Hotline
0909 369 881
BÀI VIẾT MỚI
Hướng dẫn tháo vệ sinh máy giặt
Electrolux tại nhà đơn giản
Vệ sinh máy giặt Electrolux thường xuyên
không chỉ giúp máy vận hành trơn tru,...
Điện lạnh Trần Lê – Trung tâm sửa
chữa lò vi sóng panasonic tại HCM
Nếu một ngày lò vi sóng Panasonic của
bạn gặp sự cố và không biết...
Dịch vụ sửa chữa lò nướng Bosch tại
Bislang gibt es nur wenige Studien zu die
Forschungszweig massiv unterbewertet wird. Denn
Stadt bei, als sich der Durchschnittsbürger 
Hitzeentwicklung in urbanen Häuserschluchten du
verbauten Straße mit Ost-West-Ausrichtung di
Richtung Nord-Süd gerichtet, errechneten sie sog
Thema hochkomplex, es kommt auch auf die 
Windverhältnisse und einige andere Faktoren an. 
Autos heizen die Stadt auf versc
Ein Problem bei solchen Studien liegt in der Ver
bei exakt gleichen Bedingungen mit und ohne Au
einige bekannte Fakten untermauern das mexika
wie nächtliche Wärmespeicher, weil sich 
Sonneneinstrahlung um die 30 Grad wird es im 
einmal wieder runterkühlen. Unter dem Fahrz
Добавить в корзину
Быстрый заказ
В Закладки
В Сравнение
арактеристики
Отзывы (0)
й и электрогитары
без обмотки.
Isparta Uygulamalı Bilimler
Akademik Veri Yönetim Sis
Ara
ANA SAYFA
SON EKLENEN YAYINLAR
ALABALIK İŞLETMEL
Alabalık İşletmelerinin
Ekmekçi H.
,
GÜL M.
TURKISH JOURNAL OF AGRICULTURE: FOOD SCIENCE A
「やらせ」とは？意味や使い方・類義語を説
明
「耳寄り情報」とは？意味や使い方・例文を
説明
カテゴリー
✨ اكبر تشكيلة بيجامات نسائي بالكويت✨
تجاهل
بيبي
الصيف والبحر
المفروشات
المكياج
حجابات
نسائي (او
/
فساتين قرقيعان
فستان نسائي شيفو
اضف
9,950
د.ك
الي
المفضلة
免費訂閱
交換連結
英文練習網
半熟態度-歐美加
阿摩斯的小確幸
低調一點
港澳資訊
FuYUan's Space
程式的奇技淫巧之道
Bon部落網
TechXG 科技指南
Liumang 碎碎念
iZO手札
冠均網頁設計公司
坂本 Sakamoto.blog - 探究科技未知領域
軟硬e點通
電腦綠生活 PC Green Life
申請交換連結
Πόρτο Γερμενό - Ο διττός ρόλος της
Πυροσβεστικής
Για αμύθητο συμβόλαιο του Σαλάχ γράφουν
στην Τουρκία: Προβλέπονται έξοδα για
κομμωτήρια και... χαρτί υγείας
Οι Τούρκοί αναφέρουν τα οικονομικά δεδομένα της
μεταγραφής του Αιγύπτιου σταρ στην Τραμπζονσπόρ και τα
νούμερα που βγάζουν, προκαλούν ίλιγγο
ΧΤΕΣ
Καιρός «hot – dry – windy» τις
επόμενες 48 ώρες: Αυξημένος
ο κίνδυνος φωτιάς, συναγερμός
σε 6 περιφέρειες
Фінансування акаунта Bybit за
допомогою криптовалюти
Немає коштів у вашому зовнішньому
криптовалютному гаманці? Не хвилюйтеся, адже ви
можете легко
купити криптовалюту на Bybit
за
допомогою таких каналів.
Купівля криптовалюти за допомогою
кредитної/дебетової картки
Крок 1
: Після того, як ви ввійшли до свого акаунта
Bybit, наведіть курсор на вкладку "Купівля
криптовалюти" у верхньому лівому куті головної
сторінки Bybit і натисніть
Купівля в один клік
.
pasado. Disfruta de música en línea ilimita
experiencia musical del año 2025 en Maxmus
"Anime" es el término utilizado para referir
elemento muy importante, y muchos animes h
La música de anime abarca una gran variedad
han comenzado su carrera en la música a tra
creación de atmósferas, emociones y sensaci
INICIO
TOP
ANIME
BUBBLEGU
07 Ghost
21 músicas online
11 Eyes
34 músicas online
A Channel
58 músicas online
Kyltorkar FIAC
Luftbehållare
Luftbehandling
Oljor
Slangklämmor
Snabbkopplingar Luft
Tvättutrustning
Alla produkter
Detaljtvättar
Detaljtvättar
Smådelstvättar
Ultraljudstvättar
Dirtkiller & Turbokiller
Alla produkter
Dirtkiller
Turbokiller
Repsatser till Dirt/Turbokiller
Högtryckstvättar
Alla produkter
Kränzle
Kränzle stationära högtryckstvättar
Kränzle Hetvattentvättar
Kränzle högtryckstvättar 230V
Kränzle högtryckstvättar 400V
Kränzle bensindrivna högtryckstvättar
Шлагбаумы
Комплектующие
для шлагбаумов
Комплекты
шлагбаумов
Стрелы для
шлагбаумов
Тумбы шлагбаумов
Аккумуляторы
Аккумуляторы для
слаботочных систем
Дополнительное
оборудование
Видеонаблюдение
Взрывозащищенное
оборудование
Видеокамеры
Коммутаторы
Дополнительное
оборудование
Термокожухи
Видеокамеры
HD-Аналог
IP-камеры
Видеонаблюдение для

▸ To do
Copy the material above verbatim.

▸ Answer section
Hotline
0909 369 881
BÀI VIẾT MỚI
Hướng dẫn tháo vệ sinh máy giặt
Electrolux tại nhà đơn giản
Vệ sinh máy giặt Electrolux thường xuyên
không chỉ giúp máy vận hành trơn tru,...
Điện lạnh Trần Lê – Trung tâm sửa
chữa lò vi sóng panasonic tại HCM
Nếu một ngày lò vi sóng Panasonic của
bạn gặp sự cố và không biết...
Dịch vụ sửa chữa lò nướng Bosch tại
Bislang gibt es nur wenige Studien zu die
Forschungszweig massiv unterbewertet wird. Denn
Stadt bei, als sich der Durchschnittsbürger 
Hitzeentwicklung in urbanen Häuserschluchten du
verbauten Straße mit Ost-West-Ausrichtung di
Richtung Nord-Süd gerichtet, errechneten sie sog
Thema hochkomplex, es kommt auch auf die 
Windverhältnisse und einige andere Faktoren an. 
Autos heizen die Stadt auf versc
Ein Problem bei solchen Studien liegt in der Ver
bei exakt gleichen Bedingungen mit und ohne Au
einige bekannte Fakten untermauern das mexika
wie nächtliche Wärmespeicher, weil sich 
Sonneneinstrahlung um die 30 Grad wird es im 
einmal wieder runterkühlen. Unter dem Fahrz
Добавить в корзину
Быстрый заказ
В Закладки
В Сравнение
арактеристики
Отзывы (0)
й и электрогитары
без обмотки.
Isparta Uygulamalı Bilimler
Akademik Veri Yönetim Sis
Ara
ANA SAYFA
SON EKLENEN YAYINLAR
ALABALIK İŞLETMEL
Alabalık İşletmelerinin
Ekmekçi H.
,
GÜL M.
TURKISH JOURNAL OF AGRICULTURE: FOOD SCIENCE A
「やらせ」とは？意味や使い方・類義語を説
明
「耳寄り情報」とは？意味や使い方・例文を
説明
カテゴリー
✨ اكبر تشكيلة بيجامات نسائي بالكويت✨
تجاهل
بيبي
الصيف والبحر
المفروشات
المكياج
حجابات
نسائي (او
/
فساتين قرقيعان
فستان نسائي شيفو
اضف
9,950
د.ك
الي
المفضلة
免費訂閱
交換連結
英文練習網
半熟態度-歐美加
阿摩斯的小確幸
低調一點
港澳資訊
FuYUan's Space
程式的奇技淫巧之道
Bon部落網
TechXG 科技指南
Liumang 碎碎念
iZO手札
冠均網頁設計公司
坂本 Sakamoto.blog - 探究科技未知領域
軟硬e點通
電腦綠生活 PC Green Life
申請交換連結
Πόρτο Γερμενό - Ο διττός ρόλος της
Πυροσβεστικής
Για αμύθητο συμβόλαιο του Σαλάχ γράφουν
στην Τουρκία: Προβλέπονται έξοδα για
κομμωτήρια και... χαρτί υγείας
Οι Τούρκοί αναφέρουν τα οικονομικά δεδομένα της
μεταγραφής του Αιγύπτιου σταρ στην Τραμπζονσπόρ και τα
νούμερα που βγάζουν, προκαλούν ίλιγγο
ΧΤΕΣ
Καιρός «hot – dry – windy» τις
επόμενες 48 ώρες: Αυξημένος
ο κίνδυνος φωτιάς, συναγερμός
σε 6 περιφέρειες
Фінансування акаунта Bybit за
допомогою криптовалюти
Немає коштів у вашому зовнішньому
криптовалютному гаманці? Не хвилюйтеся, адже ви
можете легко
купити криптовалюту на Bybit
за
допомогою таких каналів.
Купівля криптовалюти за допомогою
кредитної/дебетової картки
Крок 1
: Після того, як ви ввійшли до свого акаунта
Bybit, наведіть курсор на вкладку "Купівля
криптовалюти" у верхньому лівому куті головної
сторінки Bybit і натисніть
Купівля в один клік
.
pasado. Disfruta de música en línea ilimita
experiencia musical del año 2025 en Maxmus
"Anime" es el término utilizado para referir
elemento muy importante, y muchos animes h
La música de anime abarca una gran variedad
han comenzado su carrera en la música a tra
creación de atmósferas, emociones y sensaci
INICIO
TOP
ANIME
BUBBLEGU
07 Ghost
21 músicas online
11 Eyes
34 músicas online
A Channel
58 músicas online
Kyltorkar FIAC
Luftbehållare
Luftbehandling
Oljor
Slangklämmor
Snabbkopplingar Luft
Tvättutrustning
Alla produkter
Detaljtvättar
Detaljtvättar
Smådelstvättar
Ultraljudstvättar
Dirtkiller & Turbokiller
Alla produkter
Dirtkiller
Turbokiller
Repsatser till Dirt/Turbokiller
Högtryckstvättar
Alla produkter
Kränzle
Kränzle stationära högtryckstvättar
Kränzle Hetvattentvättar
Kränzle högtryckstvättar 230V
Kränzle högtryckstvättar 400V
Kränzle bensindrivna högtryckstvättar
Шлагбаумы
Комплектующие
для шлагбаумов
Комплекты
шлагбаумов
Стрелы для
шлагбаумов
Тумбы шлагбаумов
Аккумуляторы
Аккумуляторы для
слаботочных систем
Дополнительное
оборудование
Видеонаблюдение
Взрывозащищенное
оборудование
Видеокамеры
Коммутаторы
Дополнительное
оборудование
Термокожухи
Видеокамеры
HD-Аналог
IP-камеры
Видеонаблюдение для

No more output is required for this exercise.